REQUIRED ACTION: What is needed is an exact reproduction of the listing, without its pictures.

INPUT DATA:
.....

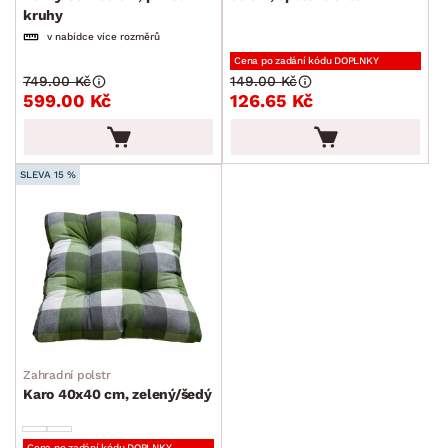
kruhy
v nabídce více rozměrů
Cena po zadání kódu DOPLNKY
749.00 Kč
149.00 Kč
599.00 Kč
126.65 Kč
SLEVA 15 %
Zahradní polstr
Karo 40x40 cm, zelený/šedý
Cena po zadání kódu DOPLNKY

.....

SOLUTION TO THIS TASK:
kruhy
v nabídce více rozměrů
Cena po zadání kódu DOPLNKY
749.00 Kč
149.00 Kč
599.00 Kč
126.65 Kč
SLEVA 15 %
Zahradní polstr
Karo 40x40 cm, zelený/šedý
Cena po zadání kódu DOPLNKY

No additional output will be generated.